Excerpts from a dataset

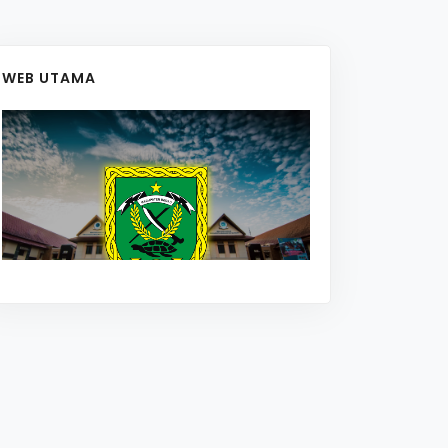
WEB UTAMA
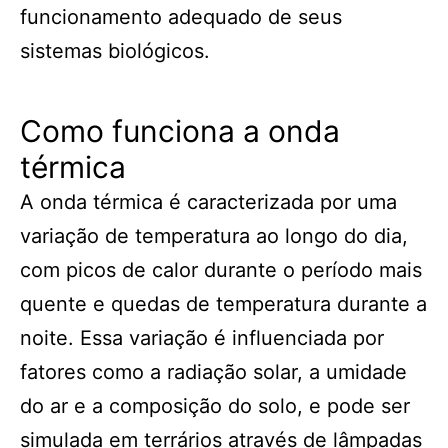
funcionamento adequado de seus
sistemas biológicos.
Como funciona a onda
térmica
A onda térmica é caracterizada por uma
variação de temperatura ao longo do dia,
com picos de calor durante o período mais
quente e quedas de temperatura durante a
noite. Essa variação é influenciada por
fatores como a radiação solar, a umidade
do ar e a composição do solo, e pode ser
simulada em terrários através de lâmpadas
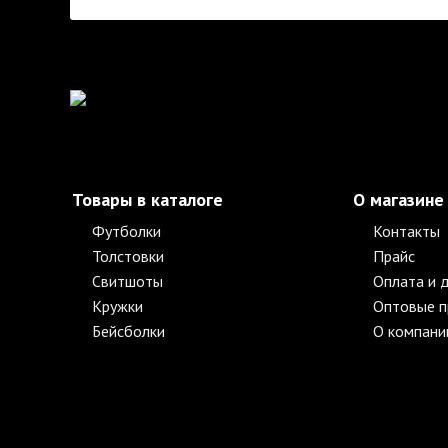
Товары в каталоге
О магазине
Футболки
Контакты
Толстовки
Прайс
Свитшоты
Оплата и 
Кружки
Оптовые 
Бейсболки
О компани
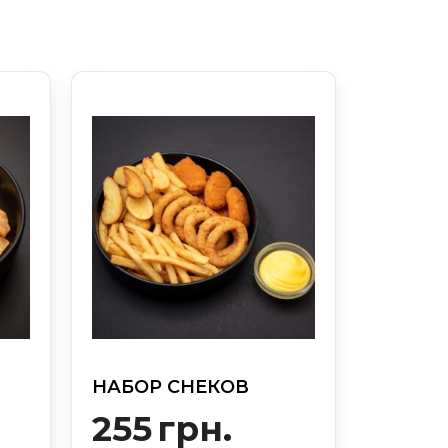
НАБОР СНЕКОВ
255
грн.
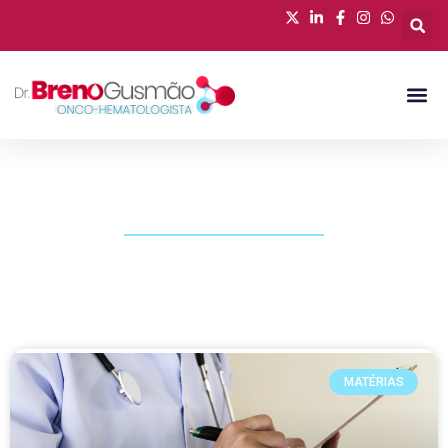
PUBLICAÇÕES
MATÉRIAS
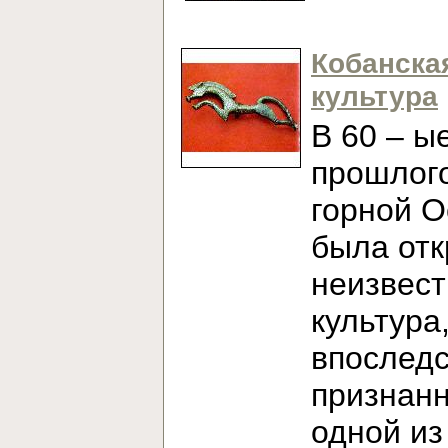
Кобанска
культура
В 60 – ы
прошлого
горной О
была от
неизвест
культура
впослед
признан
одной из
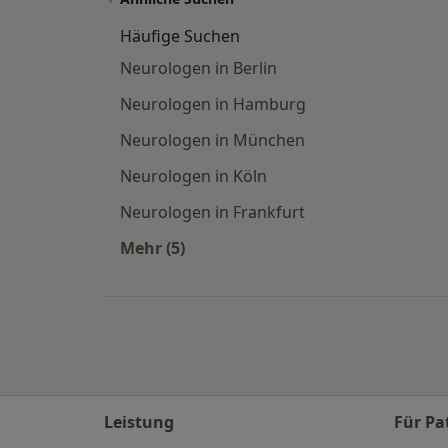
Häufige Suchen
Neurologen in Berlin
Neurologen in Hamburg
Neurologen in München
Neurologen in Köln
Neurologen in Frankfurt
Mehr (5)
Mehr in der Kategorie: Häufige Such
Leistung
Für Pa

==

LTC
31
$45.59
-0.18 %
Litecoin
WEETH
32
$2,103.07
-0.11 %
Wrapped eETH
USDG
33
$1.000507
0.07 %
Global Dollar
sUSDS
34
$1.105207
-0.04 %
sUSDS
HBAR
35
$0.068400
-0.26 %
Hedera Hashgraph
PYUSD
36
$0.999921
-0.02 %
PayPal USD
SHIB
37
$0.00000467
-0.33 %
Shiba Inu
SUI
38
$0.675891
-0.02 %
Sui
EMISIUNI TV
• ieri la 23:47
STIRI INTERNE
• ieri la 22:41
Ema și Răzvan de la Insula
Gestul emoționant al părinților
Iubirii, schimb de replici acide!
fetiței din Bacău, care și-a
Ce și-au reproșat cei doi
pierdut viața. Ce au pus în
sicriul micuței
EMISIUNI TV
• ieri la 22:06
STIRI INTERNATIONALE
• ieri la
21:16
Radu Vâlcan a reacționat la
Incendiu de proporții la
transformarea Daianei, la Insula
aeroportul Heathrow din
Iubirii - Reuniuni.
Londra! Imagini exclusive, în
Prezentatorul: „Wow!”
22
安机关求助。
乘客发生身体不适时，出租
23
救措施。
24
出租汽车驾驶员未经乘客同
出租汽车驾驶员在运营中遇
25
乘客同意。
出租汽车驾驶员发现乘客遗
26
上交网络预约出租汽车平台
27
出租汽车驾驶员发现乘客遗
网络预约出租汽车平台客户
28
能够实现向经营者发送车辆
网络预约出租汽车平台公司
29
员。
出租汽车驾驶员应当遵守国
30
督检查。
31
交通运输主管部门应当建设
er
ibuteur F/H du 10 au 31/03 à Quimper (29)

---

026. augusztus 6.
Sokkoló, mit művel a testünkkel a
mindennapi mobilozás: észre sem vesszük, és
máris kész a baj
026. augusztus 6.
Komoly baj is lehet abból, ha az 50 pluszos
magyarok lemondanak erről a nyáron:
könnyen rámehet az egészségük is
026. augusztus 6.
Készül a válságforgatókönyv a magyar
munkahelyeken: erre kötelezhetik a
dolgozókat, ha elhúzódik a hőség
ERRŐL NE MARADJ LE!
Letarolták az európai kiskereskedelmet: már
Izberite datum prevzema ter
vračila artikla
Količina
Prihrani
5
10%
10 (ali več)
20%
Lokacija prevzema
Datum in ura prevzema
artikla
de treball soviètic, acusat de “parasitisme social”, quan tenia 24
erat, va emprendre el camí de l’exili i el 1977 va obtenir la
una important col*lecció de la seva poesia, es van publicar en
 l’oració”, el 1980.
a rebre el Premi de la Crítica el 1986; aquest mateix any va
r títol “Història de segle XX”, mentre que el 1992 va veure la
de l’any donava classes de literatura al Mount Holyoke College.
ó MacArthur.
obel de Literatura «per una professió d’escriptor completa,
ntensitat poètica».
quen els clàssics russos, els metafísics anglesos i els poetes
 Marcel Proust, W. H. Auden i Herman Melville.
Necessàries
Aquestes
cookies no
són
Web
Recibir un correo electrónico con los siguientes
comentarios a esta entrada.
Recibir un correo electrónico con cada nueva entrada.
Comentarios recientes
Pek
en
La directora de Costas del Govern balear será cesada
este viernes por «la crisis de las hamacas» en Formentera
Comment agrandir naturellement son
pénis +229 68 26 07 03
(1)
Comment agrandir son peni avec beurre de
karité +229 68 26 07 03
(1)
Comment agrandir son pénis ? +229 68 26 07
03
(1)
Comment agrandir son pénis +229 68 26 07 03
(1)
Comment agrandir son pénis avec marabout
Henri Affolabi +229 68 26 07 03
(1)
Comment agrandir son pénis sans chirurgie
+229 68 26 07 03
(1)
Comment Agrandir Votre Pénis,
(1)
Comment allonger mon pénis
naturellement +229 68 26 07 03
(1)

§ **TRY IT**
Answer with one number, namely how many lines in the records contain the string "naturellement".

§ **TASK OUTPUT**
2